For future iteration, we would create a mesh network with colour sensors and more intricate variances in the colour changes of the led’s. Like initiating different patterns perhaps a blending of colours depending what the light sensor picks up. Exploring communication with the Xbees further and advancing on the foundation of this project we would like to add colour temperature sesnors in accordance with basic colour sensors in the future.

References:

http://www.robotsforfun.com/webpages/colorsensor.html

How to use the Color Sensor with Arduino board (TCS3200 & TCS3210)

## Showdown!!

The Project:

The game Showdown!! is a twist on the classic western movies showdown (gunfight). The idea was to use the Nudgeable’s as game controllers, with the vibration as a tactile indicator of being shot or injured. It is a very short game, around 2-3mins and allows for 2 players to duel out to see who is the fastest gun in the west.

## Software

We used p5 to display the animations and interaction on screen. It has two components: the p5 serial controller for the serial port connection with the Arduino ‘Listener’ and the p5 code in the web browser which makes the interaction visible. The purpose of the p5 display is to track when a ‘gunshot’ is fired in order to provide to participants an accurate gauge of who shot first, as well as a scoring mechanism. We reused characters from one of Frank’s previous projects and imagined that, as players scored points, the characters might lose limbs or otherwise act out.

Development was halted when we discovered technical problems with the listener device, but we made a proof-of-concept version to demonstrate how it would have worked.

## The Nudgeable Mitts:

The hardware provided was Nudgeables, a custom device created by Kate Hartman for the body-centric design experiments. Our intended circuit featured two xBees listening in on the Nudgeable devices; when either Nudgeable device is activated, the listening device would send a signal to the microcontroller and our p5 interface. Due to technical challenges, we were unable to realize this with the Nudgeable devices.. perhaps using a microcontroller for the job would have been more intuitive.
We sourced two pairs of mitts from a dollar store and affixed the nudgeables to the garments with conductive thread. In order to activate the device, we designed a ‘switch’ that would activate whenever a thimble came into contact with the palm of the glove, which had a layer of conductive fabric. The activation of the device was very intuitive and effective.

The Listener (+ Challenges with the Nudgeables Hardware)

In order to create this project, we had to determine exactly how the Nudgeable xBees were communicating with each other. The Nudgeables user manual doesn’t explicitly define what the configuration settings are for the devices, but we determined that it was likely that the boards were using wireless communication to activate paired pins between the device’s modes A and B. We used serial communication with the Nudgeable xBees to collect their channel, identity, target and digital pin pairings in order to create ‘listeners’ for our projected interface that could eavesdrop in their communication and trigger events for our microcontroller and software. Based on our testing we determined that the ATD0 and ATD1 values for the Nudgeable xBees were paired with each other and that they communicated on channel 12.

With this in mind, we manually copied the configuration information we collected from the Nudgeable xBees and applied them to our own xBees in an attempt to create ‘clones’ that would listen in on the conversation of the originals.
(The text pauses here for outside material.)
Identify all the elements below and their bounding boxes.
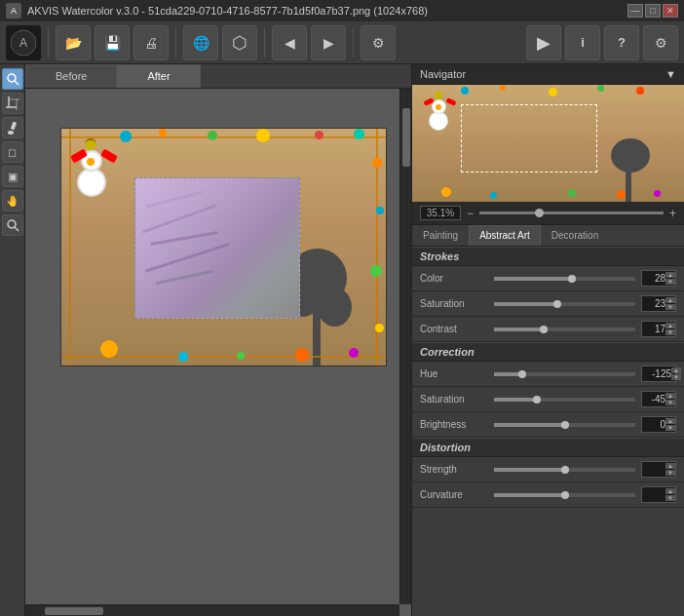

We tried to detect when the digital pins were activated on a breadboard by using LEDs, then serial from an Arduino Micro. The results were indeterminate, and when we later tried plugging in our clones into the Nudgeable devices they didn’t behave appropriately. In essence, something was still different between our clones and the original xBees.

We discovered that a software known as XTCU has a means of properly cloning the configuration of one xBee to another and decided to give that a go. Testing them out on the Nudgeable devices we created worked, although we were still unable to use these cloned xBees for our listening device.

Outcomes

What worked:

The Nudgeables are designed to be very modular and work great as part of the gloves, we were able to get the gloves to act as triggers with conductive fabric and conductive thread.
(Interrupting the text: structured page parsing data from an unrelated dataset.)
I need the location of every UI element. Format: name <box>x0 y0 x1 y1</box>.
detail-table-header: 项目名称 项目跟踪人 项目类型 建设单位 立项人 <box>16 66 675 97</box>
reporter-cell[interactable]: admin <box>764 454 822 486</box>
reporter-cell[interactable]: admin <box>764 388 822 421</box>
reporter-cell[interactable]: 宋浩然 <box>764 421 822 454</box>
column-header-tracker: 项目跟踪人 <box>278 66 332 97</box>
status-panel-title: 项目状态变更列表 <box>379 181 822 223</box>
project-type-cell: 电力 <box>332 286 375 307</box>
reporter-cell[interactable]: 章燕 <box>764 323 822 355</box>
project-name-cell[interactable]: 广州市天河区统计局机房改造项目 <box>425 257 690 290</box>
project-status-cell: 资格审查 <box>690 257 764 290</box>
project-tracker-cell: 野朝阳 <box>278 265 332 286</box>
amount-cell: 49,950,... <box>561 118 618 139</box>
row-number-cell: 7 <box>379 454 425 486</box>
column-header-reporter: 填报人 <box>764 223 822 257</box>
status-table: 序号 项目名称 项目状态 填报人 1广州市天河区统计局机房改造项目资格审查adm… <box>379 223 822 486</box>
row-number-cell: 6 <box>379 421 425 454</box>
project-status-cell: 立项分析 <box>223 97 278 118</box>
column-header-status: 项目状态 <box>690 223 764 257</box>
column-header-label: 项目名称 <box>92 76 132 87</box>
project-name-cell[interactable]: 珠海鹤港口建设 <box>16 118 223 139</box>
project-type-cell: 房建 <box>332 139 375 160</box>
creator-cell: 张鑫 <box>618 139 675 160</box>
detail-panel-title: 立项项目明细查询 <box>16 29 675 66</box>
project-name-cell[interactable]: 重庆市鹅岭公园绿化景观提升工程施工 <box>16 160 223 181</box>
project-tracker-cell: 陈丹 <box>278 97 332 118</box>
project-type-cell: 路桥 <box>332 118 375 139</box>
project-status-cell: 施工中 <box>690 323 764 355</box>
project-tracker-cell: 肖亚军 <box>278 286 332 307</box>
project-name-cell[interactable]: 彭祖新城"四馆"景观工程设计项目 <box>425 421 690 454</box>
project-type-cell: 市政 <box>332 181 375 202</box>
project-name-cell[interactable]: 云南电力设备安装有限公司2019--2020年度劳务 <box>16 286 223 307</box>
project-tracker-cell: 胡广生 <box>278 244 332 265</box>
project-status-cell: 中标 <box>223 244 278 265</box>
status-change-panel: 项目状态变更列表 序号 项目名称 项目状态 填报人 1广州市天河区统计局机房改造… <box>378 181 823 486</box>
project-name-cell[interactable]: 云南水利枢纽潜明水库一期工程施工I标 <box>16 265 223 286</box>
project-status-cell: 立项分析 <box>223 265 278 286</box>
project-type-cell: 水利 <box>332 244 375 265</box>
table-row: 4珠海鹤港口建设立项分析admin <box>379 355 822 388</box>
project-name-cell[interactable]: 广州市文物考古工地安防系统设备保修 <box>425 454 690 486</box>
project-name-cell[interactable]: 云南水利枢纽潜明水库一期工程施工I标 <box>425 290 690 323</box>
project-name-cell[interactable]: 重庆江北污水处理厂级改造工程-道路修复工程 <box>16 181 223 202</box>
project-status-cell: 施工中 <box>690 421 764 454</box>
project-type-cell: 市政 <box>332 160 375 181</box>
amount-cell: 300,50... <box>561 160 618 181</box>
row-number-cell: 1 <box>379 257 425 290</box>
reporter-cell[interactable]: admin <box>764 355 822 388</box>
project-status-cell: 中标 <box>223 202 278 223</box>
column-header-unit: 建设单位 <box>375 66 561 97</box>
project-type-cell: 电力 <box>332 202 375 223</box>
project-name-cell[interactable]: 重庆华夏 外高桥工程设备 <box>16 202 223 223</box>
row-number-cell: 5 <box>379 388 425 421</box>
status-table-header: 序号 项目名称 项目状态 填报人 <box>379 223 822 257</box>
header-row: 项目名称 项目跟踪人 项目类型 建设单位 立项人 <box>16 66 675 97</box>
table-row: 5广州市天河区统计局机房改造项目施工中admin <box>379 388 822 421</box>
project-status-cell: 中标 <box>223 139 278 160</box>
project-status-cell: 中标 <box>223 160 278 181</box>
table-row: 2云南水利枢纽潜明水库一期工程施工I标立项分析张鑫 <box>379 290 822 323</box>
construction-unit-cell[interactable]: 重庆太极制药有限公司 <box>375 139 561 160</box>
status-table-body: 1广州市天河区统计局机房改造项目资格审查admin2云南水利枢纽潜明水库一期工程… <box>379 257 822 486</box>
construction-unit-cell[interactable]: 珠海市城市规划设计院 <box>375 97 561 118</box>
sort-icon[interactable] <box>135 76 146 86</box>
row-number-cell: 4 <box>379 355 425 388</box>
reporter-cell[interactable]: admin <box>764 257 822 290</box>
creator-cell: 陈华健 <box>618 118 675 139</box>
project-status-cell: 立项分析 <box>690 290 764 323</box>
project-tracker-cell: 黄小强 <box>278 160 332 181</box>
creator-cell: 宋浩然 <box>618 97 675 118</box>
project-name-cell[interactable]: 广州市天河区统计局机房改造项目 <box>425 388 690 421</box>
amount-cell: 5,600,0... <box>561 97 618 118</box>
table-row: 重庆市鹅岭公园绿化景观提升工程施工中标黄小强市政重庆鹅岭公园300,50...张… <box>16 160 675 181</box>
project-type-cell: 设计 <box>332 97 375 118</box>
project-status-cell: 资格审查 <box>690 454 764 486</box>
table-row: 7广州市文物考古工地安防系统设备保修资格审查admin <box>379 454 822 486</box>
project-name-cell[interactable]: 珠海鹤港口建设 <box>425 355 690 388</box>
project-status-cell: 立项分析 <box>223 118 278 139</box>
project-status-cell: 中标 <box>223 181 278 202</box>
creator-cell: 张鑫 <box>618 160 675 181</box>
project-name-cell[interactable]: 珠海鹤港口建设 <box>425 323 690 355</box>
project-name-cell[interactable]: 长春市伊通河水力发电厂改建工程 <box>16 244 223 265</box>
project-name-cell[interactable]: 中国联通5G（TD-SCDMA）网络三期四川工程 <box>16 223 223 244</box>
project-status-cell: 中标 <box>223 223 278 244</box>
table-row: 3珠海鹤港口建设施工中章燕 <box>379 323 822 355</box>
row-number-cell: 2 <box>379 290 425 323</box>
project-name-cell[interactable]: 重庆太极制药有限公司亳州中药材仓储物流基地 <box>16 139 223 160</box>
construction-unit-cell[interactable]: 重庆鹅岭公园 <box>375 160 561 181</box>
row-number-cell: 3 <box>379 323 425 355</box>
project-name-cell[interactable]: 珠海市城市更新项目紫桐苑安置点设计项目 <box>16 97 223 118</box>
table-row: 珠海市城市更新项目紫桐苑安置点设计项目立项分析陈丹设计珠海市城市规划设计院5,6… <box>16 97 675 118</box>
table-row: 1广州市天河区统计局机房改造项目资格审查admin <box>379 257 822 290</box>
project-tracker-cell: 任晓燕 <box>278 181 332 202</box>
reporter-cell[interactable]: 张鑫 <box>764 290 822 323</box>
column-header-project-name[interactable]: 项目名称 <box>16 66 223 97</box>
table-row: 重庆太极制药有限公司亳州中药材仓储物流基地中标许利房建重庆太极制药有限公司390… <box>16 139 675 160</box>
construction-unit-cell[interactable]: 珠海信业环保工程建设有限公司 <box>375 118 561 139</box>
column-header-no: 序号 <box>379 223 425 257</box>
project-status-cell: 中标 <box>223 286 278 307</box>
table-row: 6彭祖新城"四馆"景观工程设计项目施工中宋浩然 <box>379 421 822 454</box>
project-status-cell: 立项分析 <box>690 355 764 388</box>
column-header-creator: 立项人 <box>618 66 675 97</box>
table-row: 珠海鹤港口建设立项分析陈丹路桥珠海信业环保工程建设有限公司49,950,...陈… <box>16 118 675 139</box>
• Each glove vibrates when you cress against the conductive fabric.
• We were able to clone the Xbee’s and listen in on the Nudgeables.
• The p5 sketch works with test data to trigger and show the winner

What didn’t work but we would like to have:

Although we failed to realize our intended project, we did manage to learn more about the xBees and their communication protocol in Nudgeable devices as well as use the opportunity to create some fun controllers. If we were to take up the project again, we probably would resort to using an Arduino instead of the Nudgeable devices for the communication as we would have more control over the success of the communication protocol and the capacity of the Listener to capture the communication between the devices. On the other hand, it probably would be informative to ask Kate directly about how the communication protocol works and the benefits of having the devices perform such communication; one of the novelties of the devices we noticed was that they would receive illegible serial communication from the other device whenever they were both active (and one was connected to a computer via FDTI chip).
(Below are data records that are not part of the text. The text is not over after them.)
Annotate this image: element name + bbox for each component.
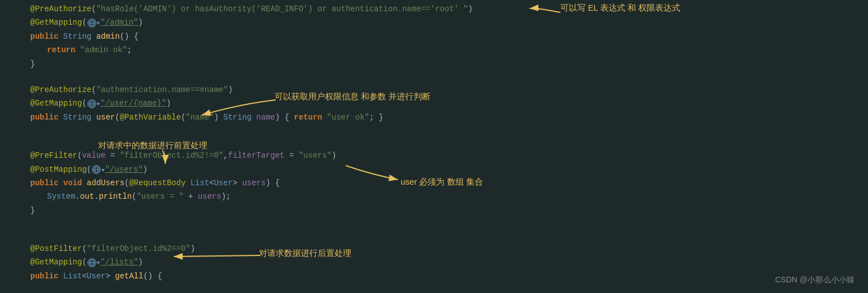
plain: ) [468,4,472,13]
dropdown-arrow-2: ▼ [97,102,100,107]
code-content-13: } [30,204,868,217]
callout-array-collection: user 必须为 数组 集合 [401,177,483,187]
code-line-1: @PreAuthorize("hasRole('ADMIN') or hasAu… [0,2,868,16]
code-content-10: @PostMapping( ▼"/users") [30,163,868,176]
globe-icon-4 [87,258,96,267]
code-content-6: @PreAuthorize("authentication.name==#nam… [30,84,868,96]
plain: ) [138,18,142,27]
url-users: "/users" [105,165,143,174]
code-content-4: return "admin ok"; [30,44,868,56]
code-line-5: } [0,57,868,71]
annotation-preauthorize: @PreAuthorize [30,4,91,13]
globe-icon-2 [87,99,96,108]
url-user-name: "/user/{name}" [100,99,166,108]
code-content-8: public String user(@PathVariable("name")… [30,111,868,123]
globe-icon [87,19,96,28]
code-content-5: } [30,58,868,70]
code-line-8: public String user(@PathVariable("name")… [0,111,868,124]
callout-postfilter: 对请求数据进行后置处理 [259,248,351,259]
code-content-15: @GetMapping( ▼"/lists") [30,256,868,268]
code-line-empty5 [0,230,868,242]
code-line-15: @GetMapping( ▼"/lists") [0,255,868,269]
code-line-10: @PostMapping( ▼"/users") [0,163,868,176]
callout-auth-info: 可以获取用户权限信息 和参数 并进行判断 [275,91,430,102]
code-line-12: System.out.println("users = " + users); [0,190,868,203]
plain: ( [82,18,86,27]
str-admin-ok: "admin ok" [80,45,127,54]
fn-admin: admin [96,32,120,41]
watermark: CSDN @小那么小小猿 [775,275,855,285]
annotation-getmapping2: @GetMapping [30,99,82,108]
code-line-empty1 [0,71,868,83]
code-content-7: @GetMapping( ▼"/user/{name}") [30,97,868,109]
globe-icon-3 [92,165,101,174]
code-line-7: @GetMapping( ▼"/user/{name}") [0,97,868,110]
str: "hasRole('ADMIN') or hasAuthority('READ_… [96,4,468,13]
code-line-3: public String admin() { [0,30,868,43]
code-line-4: return "admin ok"; [0,43,868,57]
code-content-1: @PreAuthorize("hasRole('ADMIN') or hasAu… [30,3,868,15]
code-content-3: public String admin() { [30,30,868,43]
code-line-2: @GetMapping( ▼"/admin") [0,16,868,29]
annotation-getmapping: @GetMapping [30,18,82,27]
code-line-empty2 [0,124,868,136]
kw-return: return [47,45,75,54]
type-string: String [63,32,91,41]
code-line-6: @PreAuthorize("authentication.name==#nam… [0,83,868,97]
code-line-13: } [0,204,868,217]
callout-el-expression: 可以写 EL 表达式 和 权限表达式 [560,3,680,13]
code-content-16: public List<User> getAll() { [30,270,868,282]
dropdown-arrow-3: ▼ [101,168,104,173]
plain: ( [91,4,96,13]
callout-prefilter: 对请求中的数据进行前置处理 [98,140,207,151]
code-content-9: @PreFilter(value = "filterObject.id%2!=0… [30,149,868,162]
code-line-14: @PostFilter("filterObject.id%2==0") [0,242,868,255]
code-line-empty4 [0,217,868,230]
code-content-2: @GetMapping( ▼"/admin") [30,16,868,29]
url-admin: "/admin" [100,18,138,27]
code-content-12: System.out.println("users = " + users); [30,190,868,203]
str-auth-name: "authentication.name==#name" [96,85,228,94]
dropdown-arrow-4: ▼ [97,260,100,266]
kw-public: public [30,32,58,41]
code-content-14: @PostFilter("filterObject.id%2==0") [30,242,868,255]
code-line-16: public List<User> getAll() { [0,269,868,283]
annotation-preauthorize2: @PreAuthorize [30,85,91,94]
url-lists: "/lists" [100,258,138,267]
dropdown-arrow: ▼ [97,21,100,26]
## Week 3 Process Journal – Jingpo and April

Intelligent remote control system for the baby/child room.

Concept:
Based on our existing hardware equipment, we designed a two-way transceiver device which can be placed in the master bedroom and the baby room respectively. The idea is to help parents and infants/children communicate remotely (in separate rooms). We made use of the characteristics of XBee and our existing electronic components, simulated the interaction scenario of the parents’ bedroom and the baby’s room. To make this simple interactive device, we edited XBee commands and used Arduino as the power supply.

Ideation:

It is challenging for young children to turn off the light and then go to bed in the dark room by themselves, also, if they wake up at night needing their parents, they have no choice but crying to make their parents awake. Keeping this scenario in mind, we were aiming to create a two-way transceiver system which is 1) easy for the baby/child to use, 2) has the function of comforting the baby/child and 3) not too disturbing for the grown-ups.  During the design process, we tried out different buttons/switches, buzzer/speakers and lights, and finally decided that for the baby/child’s room, the input in is a simple button, all the baby/child has to do is to push it to buzz the buzzer in the parents’ room, the output is a light which can be adjusted to different brightnesses, with the control of the input in the parents room (a potentiometer), it can softly light itself from dim to bright.

Design:

• Parent bedroom:

Input: light controller (potentiometer)

Output: sound prompt（buzzer)

• Baby room:

Input: call button (button)

Output: light (led)

Code:

Parent Room:

Baby Room:

Testing:

Day one:

1. Connect two XBees.
2. Test the code with one led and one potentiometer.

The first thing to do is to make sure two XBees are connected, so we plan to start from the simplest LED and potentiometer. We hope that the light on the one side will be on when the button is pressed on the other side. It didn’t work.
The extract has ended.